CNN
April 11, 2001

U.N. investigator says torture widespread in Brazil

                  GENEVA, Switzerland (Reuters) -- A United Nations investigator who went on a
                  mission to Brazil last year called Wednesday for an end to the "widespread and
                  systematic" torture of detainees, especially poor, black petty criminals.

                  Sir Nigel Rodley, a British law professor who serves in the independent post of
                  U.N. special rapporteur (investigator) on the question of torture, also said
                  conditions in which prisoners were held were often "subhuman."

                  His speech and 155-page report to the annual session of the U.N. Commission on
                  Human Rights covered a visit from August 20 to September 12.

                  "Torture and similar ill-treatment are meted out on a widespread and systematic
                  basis in most of the parts of the country I visited and, as far as indirect
                  testimonies presented to me from reliable sources suggest, in most other parts of
                  the country," Rodley told the 53-member state forum in Geneva.

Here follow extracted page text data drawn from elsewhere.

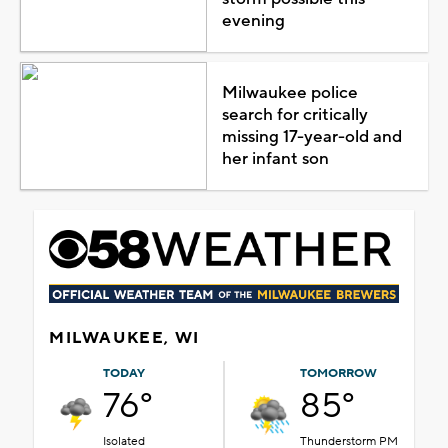
evening
Milwaukee police
search for critically
missing 17-year-old and
her infant son
MILWAUKEE, WI
TODAY
TOMORROW
76°
85°
Isolated
Thunderstorm PM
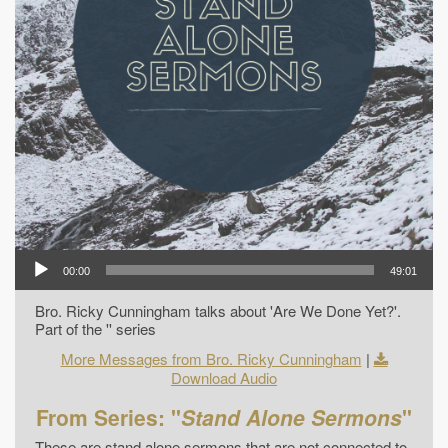
00:00
49:01
Bro. Ricky Cunningham talks about 'Are We Done Yet?'.
Part of the '' series
More Messages from Bro. Ricky Cunningham
|
Download Audio
From Series: "
Stand Alone Sermons
"
These are stand alone sermons that are not connected to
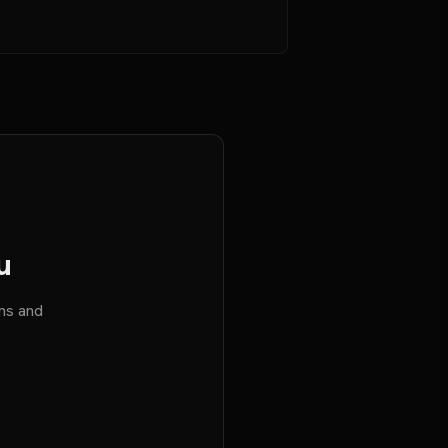
u
ems and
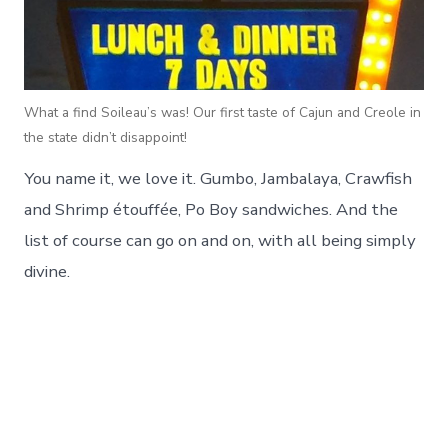
What a find Soileau’s was! Our first taste of Cajun and Creole in
the state didn’t disappoint!
You name it, we love it. Gumbo, Jambalaya, Crawfish
and Shrimp étouffée, Po Boy sandwiches. And the
list of course can go on and on, with all being simply
divine.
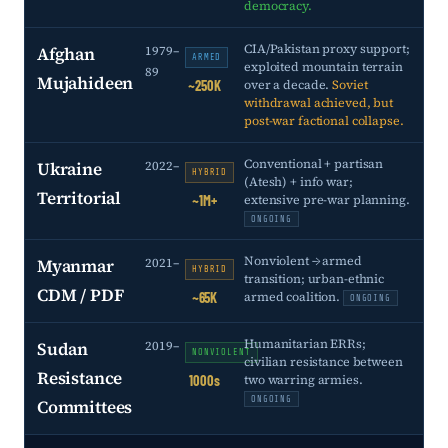
democracy.
CIA/Pakistan proxy support;
Afghan
1979–
ARMED
exploited mountain terrain
89
Mujahideen
over a decade.
Soviet
~250K
withdrawal achieved, but
post-war factional collapse.
Conventional + partisan
Ukraine
2022–
HYBRID
(Atesh) + info war;
Territorial
extensive pre-war planning.
~1M+
ONGOING
Nonviolent → armed
Myanmar
2021–
HYBRID
transition; urban-ethnic
CDM / PDF
armed coalition.
~65K
ONGOING
Humanitarian ERRs;
Sudan
2019–
NONVIOLENT
civilian resistance between
Resistance
two warring armies.
1000s
ONGOING
Committees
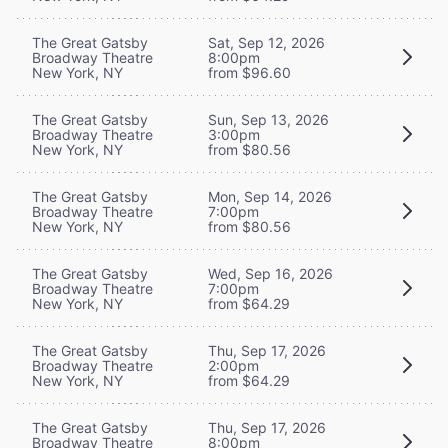
The Great Gatsby
Sat, Sep 12, 2026
Broadway Theatre
8:00pm
New York, NY
from $96.60
The Great Gatsby
Sun, Sep 13, 2026
Broadway Theatre
3:00pm
New York, NY
from $80.56
The Great Gatsby
Mon, Sep 14, 2026
Broadway Theatre
7:00pm
New York, NY
from $80.56
The Great Gatsby
Wed, Sep 16, 2026
Broadway Theatre
7:00pm
New York, NY
from $64.29
The Great Gatsby
Thu, Sep 17, 2026
Broadway Theatre
2:00pm
New York, NY
from $64.29
The Great Gatsby
Thu, Sep 17, 2026
Broadway Theatre
8:00pm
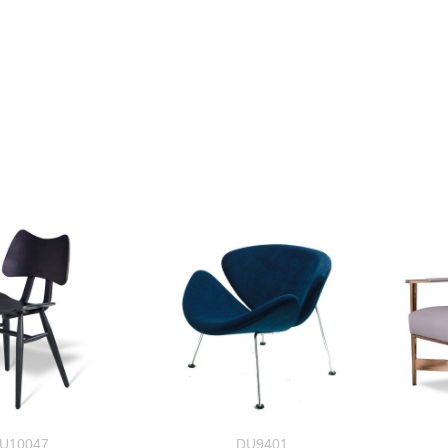
U10047
DU9401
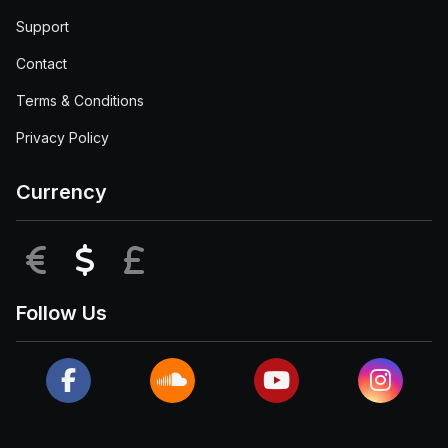
Support
Contact
Terms & Conditions
Privacy Policy
Currency
EUR
USD
GBP
Follow Us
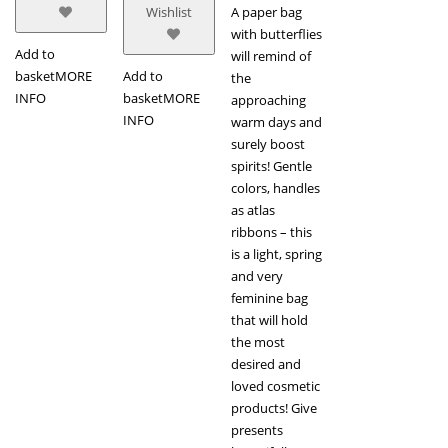
A paper bag
Wishlist
with butterflies
Add to
will remind of
basket
MORE
Add to
the
INFO
basket
MORE
approaching
INFO
warm days and
surely boost
spirits! Gentle
colors, handles
as atlas
ribbons – this
is a light, spring
and very
feminine bag
that will hold
the most
desired and
loved cosmetic
products! Give
presents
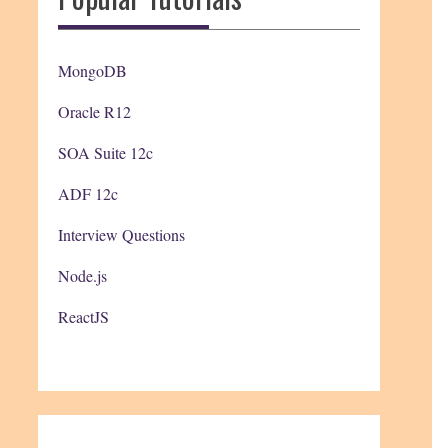
MongoDB
Oracle R12
SOA Suite 12c
ADF 12c
Interview Questions
Node.js
ReactJS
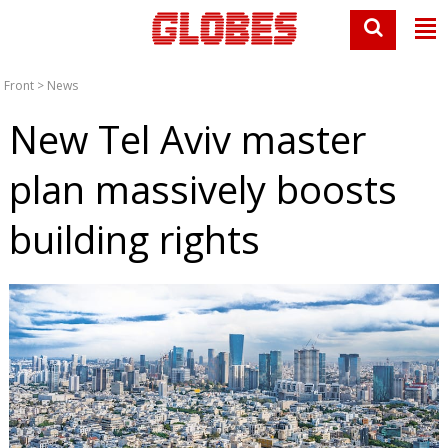
Front
>
News
New Tel Aviv master
plan massively boosts
building rights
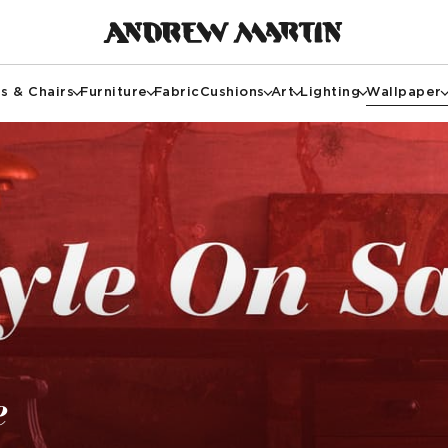
s & Chairs
Furniture
Fabric
Cushions
Art
Lighting
Wallpaper
e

                  "It is found at all phases of detention: arrest, preliminary detention, other
                  provisional detention, and in penitentiaries and institutions for juvenile offenders,"
                  he added.

                  "It does not happen to all or everywhere; mainly it happens to poor, black
                  common criminal suspects accused of having committed petty crimes or
                  small-scale drug distribution."

                  Rodley, law professor at the University of Essex, called on Brazil's federal and
                  state political leaders to declare clearly that they would not tolerate torture or
                  other ill-treatment of detainees by military and civil police, prison personnel and
                  staff of juvenile institutions.

                  Officials should make "unannounced visits to police stations, pre-trial detention
                  facilities and penitentiaries known for the prevalence of such treatment,"
                  according to Rodley, a former lawyer at Amnesty International in London who
                  has been the U.N. watchdog on torture for six years.

                  "In particular, they should hold those in charge of places of detention at the time
                  abuses are perpetrated personally responsible for the abuses," he said.

                  "Free legal assistance, especially at the stage of initial deprivation of liberty, is
                  illusory for most of the 85 percent of those in that condition who need it. This is
                  because of the limited number of public defenders," he added.